B.S. : Nous avons identifié dix facteurs clefs et cinq comportements que peuvent adopter les acteurs. Par exemple, pour la vente, les entreprises peuvent faire le choix de vendre des produits, des produits et du conseil, de faire du conseil un service payant, de vendre des conseils élaborés ou alors de vendre une marge, qui comprend le prix du produit et du service, comme cela se fait dans le Nord de la France. Les entreprises doivent penser cette mutation en deux temps : l’adaptation pour les treize prochains mois, puis la transition pour les cinq à dix ans à venir. La stratégie politique, les performances des comptes, et notamment des filiales, l’organisation juridique et humaine doivent être mises à plat. Ensuite, il est important de redéfinir sa politique commerciale, en particulier la logistique des céréales, qui était en partie payée par l’appro et donc par les phytos, et la place du numérique dans la logique de vente. Enfin, l’accompagnement terrain, le management des équipes pour vendre du service constitue le dernier volet d’une adaptation réussie. Nous commençons à accompagner plusieurs structures, fournisseurs et distributeurs, dans cette voie. Il y a aussi une dimension très importante : le territoire. Nous nous sommes rendu compte que les distributeurs n’avaient pas travaillé sur la cartographie des acteurs de leur région, des entreprises de première transformation, comme les meuniers par exemple. C’est pourtant essentiel : les métiers sont liés !

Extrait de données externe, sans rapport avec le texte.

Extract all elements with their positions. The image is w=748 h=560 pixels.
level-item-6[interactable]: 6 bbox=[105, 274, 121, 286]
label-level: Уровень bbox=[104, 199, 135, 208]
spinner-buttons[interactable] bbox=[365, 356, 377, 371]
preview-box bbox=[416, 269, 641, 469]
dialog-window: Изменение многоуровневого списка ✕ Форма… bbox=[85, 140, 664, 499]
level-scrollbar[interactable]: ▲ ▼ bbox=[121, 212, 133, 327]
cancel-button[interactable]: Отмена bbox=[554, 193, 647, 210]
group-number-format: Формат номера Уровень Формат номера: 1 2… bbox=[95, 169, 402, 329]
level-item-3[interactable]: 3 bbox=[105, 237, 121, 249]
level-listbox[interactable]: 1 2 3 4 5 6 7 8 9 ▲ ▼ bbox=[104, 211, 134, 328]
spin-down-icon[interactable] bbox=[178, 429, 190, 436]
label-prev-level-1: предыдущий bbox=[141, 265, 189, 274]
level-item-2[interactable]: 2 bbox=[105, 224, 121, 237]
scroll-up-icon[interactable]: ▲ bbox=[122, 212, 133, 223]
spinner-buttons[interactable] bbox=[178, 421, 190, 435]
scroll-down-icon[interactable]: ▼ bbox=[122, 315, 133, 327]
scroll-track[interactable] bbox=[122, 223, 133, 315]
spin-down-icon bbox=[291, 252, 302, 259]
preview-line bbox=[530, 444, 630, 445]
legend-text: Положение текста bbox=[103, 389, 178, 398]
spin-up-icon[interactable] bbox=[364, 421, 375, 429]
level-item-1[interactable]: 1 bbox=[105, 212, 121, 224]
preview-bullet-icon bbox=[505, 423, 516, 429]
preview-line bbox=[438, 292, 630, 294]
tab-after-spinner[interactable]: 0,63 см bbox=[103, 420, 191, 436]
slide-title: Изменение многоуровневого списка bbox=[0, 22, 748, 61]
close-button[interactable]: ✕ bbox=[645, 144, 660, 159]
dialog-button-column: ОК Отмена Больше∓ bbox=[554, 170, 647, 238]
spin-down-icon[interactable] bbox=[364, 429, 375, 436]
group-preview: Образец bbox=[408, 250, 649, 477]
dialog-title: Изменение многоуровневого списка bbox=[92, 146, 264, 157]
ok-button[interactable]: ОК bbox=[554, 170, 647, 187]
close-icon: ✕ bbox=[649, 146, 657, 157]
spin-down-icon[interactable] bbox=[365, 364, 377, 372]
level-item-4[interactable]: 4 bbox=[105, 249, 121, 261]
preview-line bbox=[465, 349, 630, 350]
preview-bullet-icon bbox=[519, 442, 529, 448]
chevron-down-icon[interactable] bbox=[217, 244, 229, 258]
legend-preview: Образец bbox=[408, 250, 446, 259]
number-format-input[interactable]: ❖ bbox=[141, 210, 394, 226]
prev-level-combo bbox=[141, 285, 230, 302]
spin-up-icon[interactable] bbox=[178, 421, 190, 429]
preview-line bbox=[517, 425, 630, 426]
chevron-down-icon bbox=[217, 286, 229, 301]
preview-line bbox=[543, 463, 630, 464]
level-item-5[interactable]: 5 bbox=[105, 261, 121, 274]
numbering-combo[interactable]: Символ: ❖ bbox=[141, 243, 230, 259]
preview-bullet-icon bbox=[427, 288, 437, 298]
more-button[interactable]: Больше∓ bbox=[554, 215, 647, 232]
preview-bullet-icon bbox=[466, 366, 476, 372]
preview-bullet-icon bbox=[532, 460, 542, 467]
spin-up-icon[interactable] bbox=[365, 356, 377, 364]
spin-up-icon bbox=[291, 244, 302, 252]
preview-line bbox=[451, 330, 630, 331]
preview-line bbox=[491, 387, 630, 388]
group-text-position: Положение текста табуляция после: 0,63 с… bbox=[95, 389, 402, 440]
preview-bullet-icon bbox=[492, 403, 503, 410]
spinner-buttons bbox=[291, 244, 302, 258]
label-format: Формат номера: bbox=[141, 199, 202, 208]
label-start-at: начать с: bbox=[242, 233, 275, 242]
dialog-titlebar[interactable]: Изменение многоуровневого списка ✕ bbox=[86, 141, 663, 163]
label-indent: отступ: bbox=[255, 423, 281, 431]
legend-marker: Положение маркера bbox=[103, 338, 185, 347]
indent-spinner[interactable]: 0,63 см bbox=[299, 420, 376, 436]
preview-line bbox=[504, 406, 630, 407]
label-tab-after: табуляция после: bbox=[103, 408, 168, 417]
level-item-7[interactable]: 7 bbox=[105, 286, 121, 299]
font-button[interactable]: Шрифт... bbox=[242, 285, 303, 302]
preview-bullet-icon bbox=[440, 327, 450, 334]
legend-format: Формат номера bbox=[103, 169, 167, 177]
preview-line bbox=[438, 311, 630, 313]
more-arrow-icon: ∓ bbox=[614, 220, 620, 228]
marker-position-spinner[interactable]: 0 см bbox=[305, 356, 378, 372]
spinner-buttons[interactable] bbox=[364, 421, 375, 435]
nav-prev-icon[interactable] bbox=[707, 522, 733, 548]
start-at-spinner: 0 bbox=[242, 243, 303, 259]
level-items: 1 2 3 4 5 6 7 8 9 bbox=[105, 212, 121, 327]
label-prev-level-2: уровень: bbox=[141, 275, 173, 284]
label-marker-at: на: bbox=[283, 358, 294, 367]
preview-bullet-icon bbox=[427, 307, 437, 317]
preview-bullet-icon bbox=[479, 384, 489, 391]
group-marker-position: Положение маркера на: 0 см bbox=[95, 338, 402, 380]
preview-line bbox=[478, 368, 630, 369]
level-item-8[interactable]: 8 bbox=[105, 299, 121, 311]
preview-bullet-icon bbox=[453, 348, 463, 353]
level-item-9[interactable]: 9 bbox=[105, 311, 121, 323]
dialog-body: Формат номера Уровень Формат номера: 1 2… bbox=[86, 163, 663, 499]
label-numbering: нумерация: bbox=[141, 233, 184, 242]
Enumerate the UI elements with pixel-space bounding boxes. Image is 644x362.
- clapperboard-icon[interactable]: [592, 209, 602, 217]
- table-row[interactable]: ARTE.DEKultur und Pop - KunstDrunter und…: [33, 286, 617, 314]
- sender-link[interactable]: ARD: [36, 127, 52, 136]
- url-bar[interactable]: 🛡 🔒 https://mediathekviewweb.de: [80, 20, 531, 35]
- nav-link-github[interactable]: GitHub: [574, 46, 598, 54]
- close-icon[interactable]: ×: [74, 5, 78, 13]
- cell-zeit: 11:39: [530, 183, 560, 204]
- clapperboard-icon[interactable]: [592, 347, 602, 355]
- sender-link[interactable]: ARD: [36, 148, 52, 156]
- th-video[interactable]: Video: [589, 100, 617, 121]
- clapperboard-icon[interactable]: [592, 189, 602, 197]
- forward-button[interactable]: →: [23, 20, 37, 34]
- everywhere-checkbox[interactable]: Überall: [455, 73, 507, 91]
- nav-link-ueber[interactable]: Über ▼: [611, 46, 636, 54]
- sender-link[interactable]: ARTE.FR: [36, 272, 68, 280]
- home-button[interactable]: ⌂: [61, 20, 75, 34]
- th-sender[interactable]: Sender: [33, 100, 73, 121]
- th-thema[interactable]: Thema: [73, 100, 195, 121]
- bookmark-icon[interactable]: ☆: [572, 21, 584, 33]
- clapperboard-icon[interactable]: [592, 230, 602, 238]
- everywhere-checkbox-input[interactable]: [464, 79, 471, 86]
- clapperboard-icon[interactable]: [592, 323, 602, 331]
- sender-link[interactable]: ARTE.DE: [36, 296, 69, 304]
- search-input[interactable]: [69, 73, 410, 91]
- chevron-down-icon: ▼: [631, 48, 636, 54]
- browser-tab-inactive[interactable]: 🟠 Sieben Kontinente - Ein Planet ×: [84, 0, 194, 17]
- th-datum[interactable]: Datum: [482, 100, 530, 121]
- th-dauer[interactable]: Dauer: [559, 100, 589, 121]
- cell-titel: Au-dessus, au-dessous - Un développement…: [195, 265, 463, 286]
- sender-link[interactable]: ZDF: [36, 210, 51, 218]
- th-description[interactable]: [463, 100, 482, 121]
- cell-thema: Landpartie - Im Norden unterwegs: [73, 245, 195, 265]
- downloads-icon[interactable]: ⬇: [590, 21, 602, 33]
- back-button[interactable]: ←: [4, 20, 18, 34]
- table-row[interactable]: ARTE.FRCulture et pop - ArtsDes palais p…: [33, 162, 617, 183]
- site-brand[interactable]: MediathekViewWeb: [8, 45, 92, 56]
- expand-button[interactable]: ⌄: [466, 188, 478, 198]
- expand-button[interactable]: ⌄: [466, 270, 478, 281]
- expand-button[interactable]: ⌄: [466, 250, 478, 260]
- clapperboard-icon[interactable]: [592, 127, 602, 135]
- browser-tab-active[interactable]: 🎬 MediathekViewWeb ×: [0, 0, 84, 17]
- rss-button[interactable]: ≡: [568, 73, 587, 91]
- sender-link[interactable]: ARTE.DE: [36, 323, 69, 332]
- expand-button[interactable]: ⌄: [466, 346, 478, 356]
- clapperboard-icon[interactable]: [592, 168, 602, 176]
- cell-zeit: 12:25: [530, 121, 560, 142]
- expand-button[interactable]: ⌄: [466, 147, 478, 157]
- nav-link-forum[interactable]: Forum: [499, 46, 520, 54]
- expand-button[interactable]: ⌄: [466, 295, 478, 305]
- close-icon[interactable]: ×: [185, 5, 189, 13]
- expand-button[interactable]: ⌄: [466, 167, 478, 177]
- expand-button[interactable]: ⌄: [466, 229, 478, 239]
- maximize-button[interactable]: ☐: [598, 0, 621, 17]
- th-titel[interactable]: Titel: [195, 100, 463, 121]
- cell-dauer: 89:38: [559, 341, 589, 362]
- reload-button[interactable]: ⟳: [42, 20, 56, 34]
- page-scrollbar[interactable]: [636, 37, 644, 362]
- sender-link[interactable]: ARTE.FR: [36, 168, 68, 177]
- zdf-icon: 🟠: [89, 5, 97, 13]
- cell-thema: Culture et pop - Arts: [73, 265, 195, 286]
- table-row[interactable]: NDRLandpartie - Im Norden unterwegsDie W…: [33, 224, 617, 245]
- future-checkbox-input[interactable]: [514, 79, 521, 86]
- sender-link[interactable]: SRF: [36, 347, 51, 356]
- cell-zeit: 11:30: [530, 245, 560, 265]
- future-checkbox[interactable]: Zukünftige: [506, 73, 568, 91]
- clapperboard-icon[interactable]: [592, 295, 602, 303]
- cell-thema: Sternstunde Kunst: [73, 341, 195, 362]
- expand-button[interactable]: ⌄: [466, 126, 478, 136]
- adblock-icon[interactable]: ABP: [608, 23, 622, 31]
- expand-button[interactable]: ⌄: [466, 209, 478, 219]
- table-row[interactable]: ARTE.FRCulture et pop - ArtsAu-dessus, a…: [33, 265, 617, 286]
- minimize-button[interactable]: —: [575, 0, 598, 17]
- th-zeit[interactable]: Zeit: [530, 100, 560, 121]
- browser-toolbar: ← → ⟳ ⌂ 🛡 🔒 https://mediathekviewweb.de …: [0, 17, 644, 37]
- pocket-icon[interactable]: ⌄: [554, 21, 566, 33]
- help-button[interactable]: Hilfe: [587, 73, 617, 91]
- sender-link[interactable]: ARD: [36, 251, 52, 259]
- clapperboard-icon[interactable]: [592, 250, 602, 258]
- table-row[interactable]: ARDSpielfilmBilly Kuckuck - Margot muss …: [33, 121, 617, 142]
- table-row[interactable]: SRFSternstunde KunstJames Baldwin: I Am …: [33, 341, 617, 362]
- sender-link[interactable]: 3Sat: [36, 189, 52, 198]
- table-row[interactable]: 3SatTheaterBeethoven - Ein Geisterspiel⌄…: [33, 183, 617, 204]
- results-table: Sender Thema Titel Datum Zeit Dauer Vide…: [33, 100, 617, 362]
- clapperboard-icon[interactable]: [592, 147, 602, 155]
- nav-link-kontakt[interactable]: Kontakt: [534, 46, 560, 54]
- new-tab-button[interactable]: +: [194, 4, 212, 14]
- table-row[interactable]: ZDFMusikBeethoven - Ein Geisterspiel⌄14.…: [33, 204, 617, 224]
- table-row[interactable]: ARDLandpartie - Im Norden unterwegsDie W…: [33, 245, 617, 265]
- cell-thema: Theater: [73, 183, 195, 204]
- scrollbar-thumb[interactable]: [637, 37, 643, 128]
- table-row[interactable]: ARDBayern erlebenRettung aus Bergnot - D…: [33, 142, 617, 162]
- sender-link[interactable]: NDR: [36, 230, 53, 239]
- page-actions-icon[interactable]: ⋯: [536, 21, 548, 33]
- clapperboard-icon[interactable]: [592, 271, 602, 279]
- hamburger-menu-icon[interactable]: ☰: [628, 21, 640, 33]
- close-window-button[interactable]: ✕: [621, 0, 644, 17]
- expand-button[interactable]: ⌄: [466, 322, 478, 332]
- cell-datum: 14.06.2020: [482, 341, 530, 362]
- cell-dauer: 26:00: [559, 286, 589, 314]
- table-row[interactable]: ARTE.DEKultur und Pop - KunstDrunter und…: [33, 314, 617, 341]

R.A. : Y-a-t-il des schémas de séparation capitalistique qui se dessinent ?

B.S. : La création d’un GIE non capitalistique peut s’envisager entre deux négoces pour conserver la vente et le conseil. Pour les unions d’appro, le modèle d’anciens TC qui deviennent des conseillers indépendants actionnaires semble se confirmer. L’intégration d’entreprises en aval peut aussi être une réponse pour les coopératives, afin de maîtriser la qualité et la rémunération des différents maillons. Je pense que c’est aussi l’esprit de l’ordonnance Egalim : ne pas laisser dormir les 3 500 milliards d’euros de capital social des coopératives, en les réinjectant dans l’économie réelle. Certaines structures pourront le faire, mais pas toutes. Les coopératives et négoces ont à cœur de relever le défi, même s’il risque d’être douloureux.

*L’étude a été menée par Perrine Leroy et Maryline Filippi, respectivement étudiante et professeur d’économie de Bordeaux Science Agro, sous la tutelle de Henri Bouillon, directeur du cabinet Triesse Gressard.